The Evolutionary Origins of a Good Society
"A dazzlingly erudite synthesis of history, philosophy, anthropology, genetics, sociology, economics, epidemiology, statistics, and more" (Frank Bruni, The New York Times), Blueprint shows why evolution has placed us on a humane path -- and how we are united by our common humanity.
For too long, scientists have focused on the dark side of our biological heritage: our capacity for aggression, cruelty, prejudice, and self-interest. But natural selection has given us a suite of beneficial social features, including our capacity for love, friendship, cooperation, and learning. Beneath all of our inventions -- our tools, farms, machines, cities, nations -- we carry with us innate proclivities to make a good society.
In Blueprint, Nicholas A. Christakis introduces the compelling idea that our genes affect not only our bodies and behaviors, but also the ways in which we make societies, ones that are surprisingly similar worldwide.

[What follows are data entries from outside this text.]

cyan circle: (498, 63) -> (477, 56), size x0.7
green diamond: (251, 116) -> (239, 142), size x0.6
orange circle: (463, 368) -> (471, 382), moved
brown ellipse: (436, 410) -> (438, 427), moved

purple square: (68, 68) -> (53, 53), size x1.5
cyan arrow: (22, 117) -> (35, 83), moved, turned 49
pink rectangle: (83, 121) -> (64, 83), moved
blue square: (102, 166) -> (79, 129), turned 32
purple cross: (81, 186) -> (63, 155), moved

With many vivid examples -- including diverse historical and contemporary cultures, communities formed in the wake of shipwrecks, commune dwellers seeking utopia, online groups thrown together by design or involving artificially intelligent bots, and even the tender and complex social arrangements of elephants and dolphins that so resemble our own -- Christakis shows that, despite a human history replete with violence, we cannot escape our social blueprint for goodness.

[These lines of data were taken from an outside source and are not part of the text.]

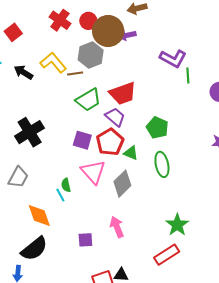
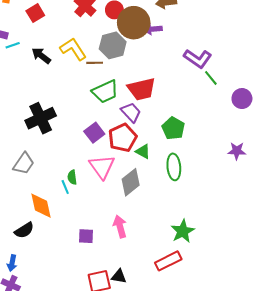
green line: (188, 75) -> (211, 78), turned -42
purple square: (82, 140) -> (94, 133), turned 30
black semicircle: (34, 249) -> (24, 230), moved, size x0.7

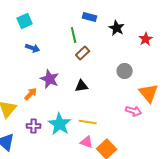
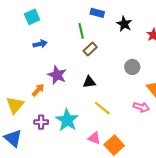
blue arrow: (33, 48) -> (40, 44), turned -32
yellow line: (88, 122) -> (102, 108), moved, turned 30

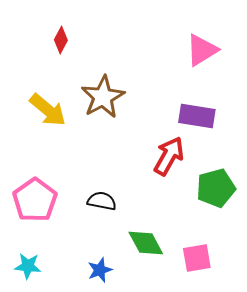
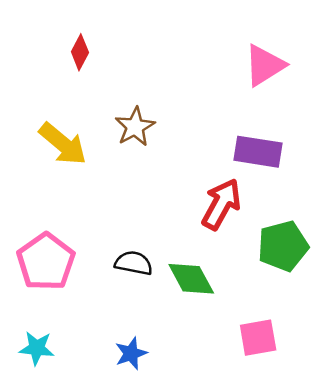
brown star: (103, 97) -> (135, 127), size x0.7
green diamond: (146, 243) -> (191, 279), moved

In a world of increasing political and economic polarization, it's tempting to ignore the positive role of our evolutionary past. But by exploring the ancient roots of goodness in civilization, Blueprint shows that our genes have shaped societies for our welfare and that, in a feedback loop stretching back many thousands of years, societies are still shaping our genes today.
Christakis (Connected: The Surprising Power of Our Social Networks and How They Shape Our Lives), a Yale professor of social and natural science, proposes that the human capacity for cooperation and empathy derives from an "evolutionary blueprint for making a good society" possessed by everyone. Setting himself against scientists focused on aggression and selfishness as the "dark side of our biological heritage," Christakis lays out what he considers powerful evidence that biology not socialization is ultimately responsible for good deeds. He begins by analyzing how social structures developed among survivors of shipwrecks, extreme circumstances that he treats as real-world experiments. Reviewing dozens of such cases leads Christakis to conclude that these survivors did not "invent wholly new sorts of effective social order," but followed an evolutionary playbook. His book's scope also includes other species, including primates and elephants, known to exhibit altruism and self-sacrifice, and massive online gaming communities. Not every reader will come away persuaded of Christakis's thesis that the "arc of our evolutionary history is long" but "bends towards goodness." Nonetheless, his thoughtful and comprehensive analysis, a valuable complement to Steven Pinker's similarly themed The Better Angels of Our Nature, provides much food for thought and a refreshingly optimistic perspective.